334302 Animation (4 credits) – (Preq. 0303361)
This course is designed to introduce topics related to computer animation, like rigging for forward and inverse kinematics, skin weighting, morph targets, expression-driven animation, rigid-body and particle simulation.
0303484 Computer Vision & Pattern recognition (3 credits) – (Preq. 0303382)
Computer vision and pattern recognition including image preprocessing, feature extraction, Recognition and localization techniques. Techniques for deriving 3-D shape information from 2-D Intensity images such as shape from shading, stereo, motion and texture. Parallel algorithms/ Architectures for computer vision including neural computing.
0303485 Parallel and Distributed Computing (3 credits) – (Preq. 0303234)
An introduction to concurrent and parallel programming, with an emphasis on language constructs. Major topics include: exceptions, co-routines, atomic operations, critical sections, mutual exclusion, semaphores, high-level concurrency, deadlock, inter-process communication, process structuring, shared memory and distributed architectures. Students will learn how to structure, implement and debug concurrent programs.
0303499 Capstone Course (3 credits) – (Dept.)
The main objective of this course is to provide students with the opportunity to build an interdisciplinary hands-on project that encourages to apply the acquired analytical and design skills throughout the entire undergraduate curriculum. This interactive course gives students an introduction to the basic concepts, techniques and approaches used to develop, implement and succeed in entrepreneurial projects. Students will work in multidisciplinary teams to design and apply projects to real-world problems.

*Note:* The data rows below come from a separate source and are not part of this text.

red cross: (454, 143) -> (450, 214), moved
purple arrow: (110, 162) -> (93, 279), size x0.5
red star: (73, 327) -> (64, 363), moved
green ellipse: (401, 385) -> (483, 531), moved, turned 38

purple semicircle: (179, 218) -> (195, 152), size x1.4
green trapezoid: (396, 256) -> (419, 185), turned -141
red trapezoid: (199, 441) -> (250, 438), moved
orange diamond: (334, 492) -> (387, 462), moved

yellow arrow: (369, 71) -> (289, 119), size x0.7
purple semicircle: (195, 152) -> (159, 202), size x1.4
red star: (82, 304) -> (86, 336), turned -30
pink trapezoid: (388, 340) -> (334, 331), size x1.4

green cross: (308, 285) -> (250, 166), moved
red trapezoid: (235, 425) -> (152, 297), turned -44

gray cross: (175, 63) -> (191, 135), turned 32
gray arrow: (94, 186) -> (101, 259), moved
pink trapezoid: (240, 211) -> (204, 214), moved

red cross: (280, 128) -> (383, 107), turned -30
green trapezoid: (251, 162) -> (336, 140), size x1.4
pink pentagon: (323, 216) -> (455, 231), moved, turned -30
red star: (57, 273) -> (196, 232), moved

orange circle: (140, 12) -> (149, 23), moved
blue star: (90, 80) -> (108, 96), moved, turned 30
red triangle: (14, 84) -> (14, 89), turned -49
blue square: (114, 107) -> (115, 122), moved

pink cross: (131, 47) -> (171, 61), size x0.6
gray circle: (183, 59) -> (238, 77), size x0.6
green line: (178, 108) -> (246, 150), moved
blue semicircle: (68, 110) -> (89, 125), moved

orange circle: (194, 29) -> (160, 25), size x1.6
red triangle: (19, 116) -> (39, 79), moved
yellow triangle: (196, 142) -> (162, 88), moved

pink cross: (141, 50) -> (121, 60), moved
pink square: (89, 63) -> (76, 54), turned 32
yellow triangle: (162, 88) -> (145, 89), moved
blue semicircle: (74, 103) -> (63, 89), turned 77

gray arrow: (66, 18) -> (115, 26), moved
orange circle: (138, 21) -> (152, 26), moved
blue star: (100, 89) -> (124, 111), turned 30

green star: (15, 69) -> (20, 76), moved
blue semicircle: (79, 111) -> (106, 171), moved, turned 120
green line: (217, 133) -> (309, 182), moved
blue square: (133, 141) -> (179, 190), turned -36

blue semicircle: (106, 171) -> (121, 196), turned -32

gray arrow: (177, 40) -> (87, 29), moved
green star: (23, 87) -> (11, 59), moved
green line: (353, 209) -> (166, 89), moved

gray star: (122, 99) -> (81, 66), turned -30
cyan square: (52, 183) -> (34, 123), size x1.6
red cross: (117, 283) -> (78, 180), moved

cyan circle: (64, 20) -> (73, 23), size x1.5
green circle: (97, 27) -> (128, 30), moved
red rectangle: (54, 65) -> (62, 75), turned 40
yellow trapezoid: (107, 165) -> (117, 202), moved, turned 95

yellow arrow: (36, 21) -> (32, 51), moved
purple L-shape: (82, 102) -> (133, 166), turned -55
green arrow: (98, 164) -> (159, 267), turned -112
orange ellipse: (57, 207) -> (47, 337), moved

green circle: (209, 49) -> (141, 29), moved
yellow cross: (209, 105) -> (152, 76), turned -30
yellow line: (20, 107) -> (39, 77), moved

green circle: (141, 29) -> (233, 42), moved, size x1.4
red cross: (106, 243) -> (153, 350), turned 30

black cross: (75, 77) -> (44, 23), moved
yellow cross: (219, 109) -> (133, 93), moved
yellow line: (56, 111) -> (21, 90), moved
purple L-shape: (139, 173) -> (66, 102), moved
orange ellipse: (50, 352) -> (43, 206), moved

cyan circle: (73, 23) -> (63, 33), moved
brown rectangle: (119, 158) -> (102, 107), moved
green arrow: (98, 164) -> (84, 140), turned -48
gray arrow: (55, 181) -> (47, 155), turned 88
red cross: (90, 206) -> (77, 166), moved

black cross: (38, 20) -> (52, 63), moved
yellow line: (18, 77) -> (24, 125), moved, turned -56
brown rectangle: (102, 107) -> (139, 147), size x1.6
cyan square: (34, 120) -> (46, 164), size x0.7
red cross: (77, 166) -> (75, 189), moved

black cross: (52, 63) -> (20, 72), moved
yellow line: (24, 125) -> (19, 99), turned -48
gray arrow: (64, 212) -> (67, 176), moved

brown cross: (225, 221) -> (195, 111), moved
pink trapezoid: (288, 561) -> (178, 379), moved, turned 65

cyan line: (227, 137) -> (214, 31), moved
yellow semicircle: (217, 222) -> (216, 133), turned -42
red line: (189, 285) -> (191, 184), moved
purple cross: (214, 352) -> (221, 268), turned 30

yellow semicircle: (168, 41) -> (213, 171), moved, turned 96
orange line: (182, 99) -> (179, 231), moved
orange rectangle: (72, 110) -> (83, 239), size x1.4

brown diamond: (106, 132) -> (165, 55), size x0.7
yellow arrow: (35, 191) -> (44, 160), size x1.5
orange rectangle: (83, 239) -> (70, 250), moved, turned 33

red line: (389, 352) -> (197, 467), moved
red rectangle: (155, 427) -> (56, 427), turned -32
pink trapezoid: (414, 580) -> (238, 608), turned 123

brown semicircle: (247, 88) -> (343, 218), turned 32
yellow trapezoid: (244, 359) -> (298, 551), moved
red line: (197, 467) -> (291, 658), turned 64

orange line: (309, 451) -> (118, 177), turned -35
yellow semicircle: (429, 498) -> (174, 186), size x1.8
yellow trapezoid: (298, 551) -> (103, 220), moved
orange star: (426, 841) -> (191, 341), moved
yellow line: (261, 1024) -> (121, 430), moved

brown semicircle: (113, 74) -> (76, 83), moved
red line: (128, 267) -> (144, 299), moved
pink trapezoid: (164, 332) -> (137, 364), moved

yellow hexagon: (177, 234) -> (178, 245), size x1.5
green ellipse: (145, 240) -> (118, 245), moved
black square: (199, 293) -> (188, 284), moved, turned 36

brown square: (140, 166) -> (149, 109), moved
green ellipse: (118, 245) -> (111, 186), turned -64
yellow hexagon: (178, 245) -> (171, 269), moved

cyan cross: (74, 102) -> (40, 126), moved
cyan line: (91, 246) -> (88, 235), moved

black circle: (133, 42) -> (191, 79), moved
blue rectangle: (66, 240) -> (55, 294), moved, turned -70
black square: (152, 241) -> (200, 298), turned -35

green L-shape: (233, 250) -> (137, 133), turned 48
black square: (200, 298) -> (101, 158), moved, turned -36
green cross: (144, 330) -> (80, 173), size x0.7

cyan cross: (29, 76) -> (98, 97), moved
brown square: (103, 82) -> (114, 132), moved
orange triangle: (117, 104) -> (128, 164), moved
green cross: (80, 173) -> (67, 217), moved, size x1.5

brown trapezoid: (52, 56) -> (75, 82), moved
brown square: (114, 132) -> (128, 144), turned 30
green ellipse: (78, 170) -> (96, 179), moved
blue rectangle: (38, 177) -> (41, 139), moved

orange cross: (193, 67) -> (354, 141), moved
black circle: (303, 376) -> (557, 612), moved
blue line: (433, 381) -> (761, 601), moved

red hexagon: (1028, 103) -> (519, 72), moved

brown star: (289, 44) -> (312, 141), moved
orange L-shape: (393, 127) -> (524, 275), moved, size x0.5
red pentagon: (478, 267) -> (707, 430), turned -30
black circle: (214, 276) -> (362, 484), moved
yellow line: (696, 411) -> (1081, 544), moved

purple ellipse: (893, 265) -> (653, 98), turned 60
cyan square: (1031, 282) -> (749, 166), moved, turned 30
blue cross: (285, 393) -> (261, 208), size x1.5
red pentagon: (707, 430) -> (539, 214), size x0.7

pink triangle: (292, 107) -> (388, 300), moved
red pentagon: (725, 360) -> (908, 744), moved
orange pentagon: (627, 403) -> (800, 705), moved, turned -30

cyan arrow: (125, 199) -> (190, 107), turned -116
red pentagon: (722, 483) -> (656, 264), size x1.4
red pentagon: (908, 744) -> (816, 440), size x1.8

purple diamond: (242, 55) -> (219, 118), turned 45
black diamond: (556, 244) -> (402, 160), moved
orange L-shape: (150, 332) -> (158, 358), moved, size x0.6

The problems will be identified and selected from a wide range of interest areas, including, health, education, agriculture, technology and industrial and community services. Projects must be aligned with students’ knowledge and skills acquired during their previous university study. The course is composed of modules that provide students with the required skills for capstone projects design and implementation, such as problem identification, project management, leadership, teamwork and professional skills, product and patent research, systems analysis and design methodologies, prototyping and proof of concept methods.
0303496 Internship II (3 credits) – (0303495)
Continuation of Internship 1course (0303495)
0334331 Mobile Game Programing (3 credits) – (Preq. 0303361)
This course focuses on the development of mobile game applications and provides insight into today’s common procedures for developing and publishing mobile applications. Students work in groups to produce mobile games.
0303465 Knowledge Base Systems (3 credits) – (Preq. 0303243)
Topics include Knowledge, Knowledge representation, formal logic, database programming, and recursive programming. Selected language features including reels, arithmetic, type predicates, meta-logic predicates, cuts, and negation are introduced with programming examples. Theory and practice of knowledge-based system construction. Topics will include knowledge base Construction, inference engines, reasoning from incomplete or uncertain information and user Interfaces.